Is 2 days enough in Salta?

2 days is the minimum for a satisfying visit — you'll see the headline sights but won't have flex time. If you can stretch to 4, you unlock a day trip and the food walks that make the trip memorable.

Is 6 days too long in Salta?

6 days is for travellers who want to slow down — eat at neighbourhood spots tourists don't reach, take repeat day trips, and live in the city.
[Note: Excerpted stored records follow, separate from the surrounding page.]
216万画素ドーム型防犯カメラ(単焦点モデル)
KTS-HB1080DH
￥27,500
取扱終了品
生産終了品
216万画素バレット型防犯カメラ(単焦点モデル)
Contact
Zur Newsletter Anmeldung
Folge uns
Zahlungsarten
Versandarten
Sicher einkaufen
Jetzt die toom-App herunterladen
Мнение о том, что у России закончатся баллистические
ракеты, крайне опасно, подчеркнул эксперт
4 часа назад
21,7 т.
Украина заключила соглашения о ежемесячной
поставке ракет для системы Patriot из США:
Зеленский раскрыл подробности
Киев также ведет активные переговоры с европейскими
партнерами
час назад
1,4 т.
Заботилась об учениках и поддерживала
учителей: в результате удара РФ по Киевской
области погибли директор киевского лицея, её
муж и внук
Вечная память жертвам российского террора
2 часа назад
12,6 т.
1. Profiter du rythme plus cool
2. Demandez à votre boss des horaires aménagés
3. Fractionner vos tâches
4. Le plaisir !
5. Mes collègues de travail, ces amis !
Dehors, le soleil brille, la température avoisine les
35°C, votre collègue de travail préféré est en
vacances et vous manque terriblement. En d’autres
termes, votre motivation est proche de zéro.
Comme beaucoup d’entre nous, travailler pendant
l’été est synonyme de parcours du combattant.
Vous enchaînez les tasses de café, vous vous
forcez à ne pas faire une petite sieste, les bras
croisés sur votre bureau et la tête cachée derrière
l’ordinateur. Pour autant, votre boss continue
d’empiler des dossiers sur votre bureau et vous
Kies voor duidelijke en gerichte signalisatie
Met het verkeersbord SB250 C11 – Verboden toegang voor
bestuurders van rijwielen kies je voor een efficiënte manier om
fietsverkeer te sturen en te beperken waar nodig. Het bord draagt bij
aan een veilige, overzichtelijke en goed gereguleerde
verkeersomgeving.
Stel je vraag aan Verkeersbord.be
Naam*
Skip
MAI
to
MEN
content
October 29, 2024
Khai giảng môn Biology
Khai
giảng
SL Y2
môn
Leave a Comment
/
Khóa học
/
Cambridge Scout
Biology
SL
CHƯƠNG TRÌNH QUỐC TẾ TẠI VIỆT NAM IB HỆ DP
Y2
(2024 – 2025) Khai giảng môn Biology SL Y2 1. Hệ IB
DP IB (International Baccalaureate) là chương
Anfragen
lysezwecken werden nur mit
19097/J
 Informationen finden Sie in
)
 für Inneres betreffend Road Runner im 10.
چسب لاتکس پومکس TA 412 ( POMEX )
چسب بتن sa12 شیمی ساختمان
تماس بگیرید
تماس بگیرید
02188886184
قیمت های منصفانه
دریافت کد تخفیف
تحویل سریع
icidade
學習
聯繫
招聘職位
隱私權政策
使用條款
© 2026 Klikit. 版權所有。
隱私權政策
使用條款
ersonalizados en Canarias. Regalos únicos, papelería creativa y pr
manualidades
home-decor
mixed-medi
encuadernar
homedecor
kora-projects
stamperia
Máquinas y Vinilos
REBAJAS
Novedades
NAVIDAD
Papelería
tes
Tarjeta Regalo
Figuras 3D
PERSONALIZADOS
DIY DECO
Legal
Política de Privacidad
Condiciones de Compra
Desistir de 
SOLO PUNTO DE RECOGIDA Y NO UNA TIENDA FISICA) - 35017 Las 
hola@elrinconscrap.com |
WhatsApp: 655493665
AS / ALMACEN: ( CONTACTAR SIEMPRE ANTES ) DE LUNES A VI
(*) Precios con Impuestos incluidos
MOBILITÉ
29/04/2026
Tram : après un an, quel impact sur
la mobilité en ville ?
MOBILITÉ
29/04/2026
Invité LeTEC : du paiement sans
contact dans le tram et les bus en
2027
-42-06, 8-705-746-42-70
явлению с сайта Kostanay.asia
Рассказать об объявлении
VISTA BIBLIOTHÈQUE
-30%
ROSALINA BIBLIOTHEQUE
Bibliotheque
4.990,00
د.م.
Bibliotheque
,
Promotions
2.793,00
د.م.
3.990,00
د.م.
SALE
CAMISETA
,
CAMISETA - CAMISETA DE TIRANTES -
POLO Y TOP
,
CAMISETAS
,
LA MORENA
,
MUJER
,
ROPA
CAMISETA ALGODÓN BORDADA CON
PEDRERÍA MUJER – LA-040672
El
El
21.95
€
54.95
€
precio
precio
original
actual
If you're a tick-the-list traveller, 4 is enough.

What's the ideal trip length for first-time visitors to Salta?

4 days is the sweet spot for a first visit — long enough to cover the must-sees, eat at three good spots, take one day trip, and not feel like you're racing a checklist. Less than 2 usually feels rushed; more than 6 is into slow-travel territory.

Should I add Salta to a longer regional trip?

Yes — Salta works well as a 2-4-day stop on a longer regional itinerary. Pair it with a nearby destination via the trip planner so the transit days don't compress your time on the ground.